Girls, girls, girls

Japanese ukiyo-e paintings and more at the MFA
By GREG COOK  |  November 6, 2007

JAPAN_TOP_inside
FISH EYES — SIXTH OF TEN BROTHERS Chinatsu Ban’s 2005 sculpture is irresistibly cute.

“Drama and Desire: Japanese Paintings from the Floating World 1690–1850” | Museum of Fine Arts, 465 Huntington Ave, Boston : Through December 16 | “Arts of Japan: The John C. Weber Collection” | MFA: Through January 13 | “Contemporary Outlook: Japan” | MFA: Through February 10
Around 1600, after a century of civil wars, Japan settled into an era of relative peace under the samurai warriors of Edo (present-day Tokyo).
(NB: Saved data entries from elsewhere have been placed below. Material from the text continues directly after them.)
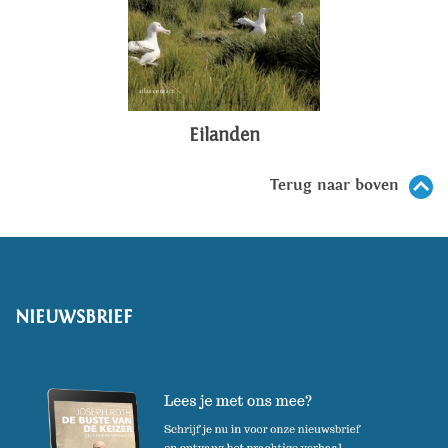
Eilanden
Terug naar boven
NIEUWSBRIEF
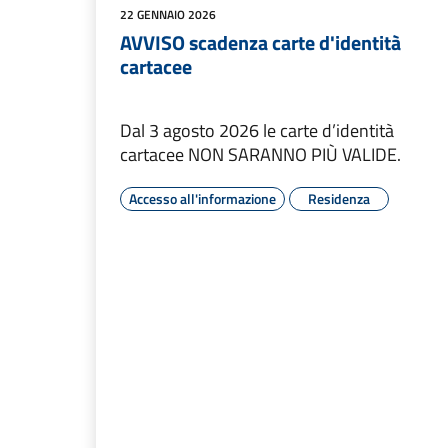
22 GENNAIO 2026
AVVISO scadenza carte d'identità
cartacee
Dal 3 agosto 2026 le carte d’identità
cartacee NON SARANNO PIÙ VALIDE.
Accesso all'informazione
Residenza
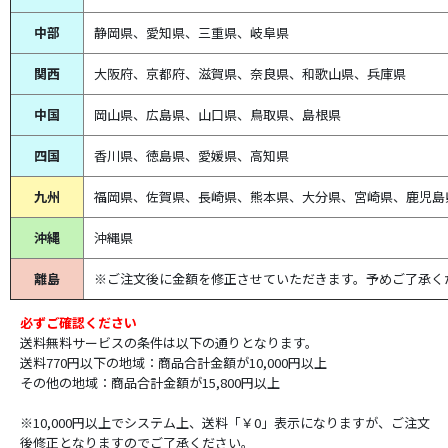
中部
静岡県、
愛知県、
三重県、
岐阜県
関西
大阪府、京都府、滋賀県、奈良県、和歌山県、兵庫県
中国
岡山県、広島県、山口県、鳥取県、島根県
四国
香川県、徳島県、愛媛県、高知県
九州
福岡県、佐賀県、長崎県、熊本県、大分県、宮崎県、鹿児島
沖縄
沖縄県
離島
※ご注文後に金額を修正させていただきます。予めご了承く
必ずご確認ください
送料無料サービスの条件は以下の通りとなります。
送料770円以下の地域：商品合計金額が10,000円以上
その他の地域：商品合計金額が15,800円以上
※10,000円以上でシステム上、送料「￥0」表示になりますが、ご注文
後修正となりますのでご了承ください。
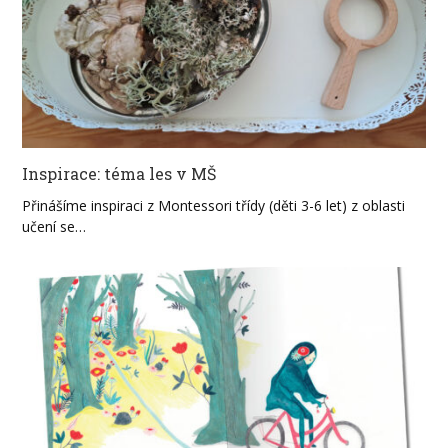
Inspirace: téma les v MŠ
Přinášíme inspiraci z Montessori třídy (děti 3-6 let) z oblasti
učení se…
There and in Osaka and Kyoto, “pleasure quarters” developed. They offered legal brothels, theaters, and teahouses where, the catalogue for the Museum of Fine Arts’ “Drama and Desire” explains, “even the most reliable, serious-minded family man luxuriated shamelessly in all manner of musical entertainment and dance performed by geisha or in witty conversation and other intimacies with a courtesan” — i.e., a prostitute.

The contemporaneous prints that captured this “ukiyo,” or “floating world,” are well known, but the MFA’s “Drama and Desire: Japanese Paintings from the Floating World 1690–1850,” in the Torf Gallery, provides a rare sampling of 83 “ukiyo-e” (“pictures of the floating world”) paintings. All are drawn from the MFA’s collection of more than 700, which it proclaims the “finest” and “largest collection of its type in the world.” They were acquired in Japan in the 1870s and 1880s, when Boston and the MFA were visionary in their art collecting. Ah, the good old days.

The highlights include four large, rare, terrific kabuki-theater advertising signboards from the late 1700s that have been attributed to Torii Kiyomitsu or his school. Originally hung at an angle in the eaves of theaters to attract customers, they’re boldly painted and often combine several events from the plays into one scene. One from 1758, said to be the “oldest known extant” kabuki poster, advertises a tale of an unfairly maligned poet, with two trios of actors giving one another the hairy eye along a riverbank. Other posters feature a tea seller haunted by a ghost and a tale of 16th-century warlord seeking revenge on a rival who had assassinated their common overlord.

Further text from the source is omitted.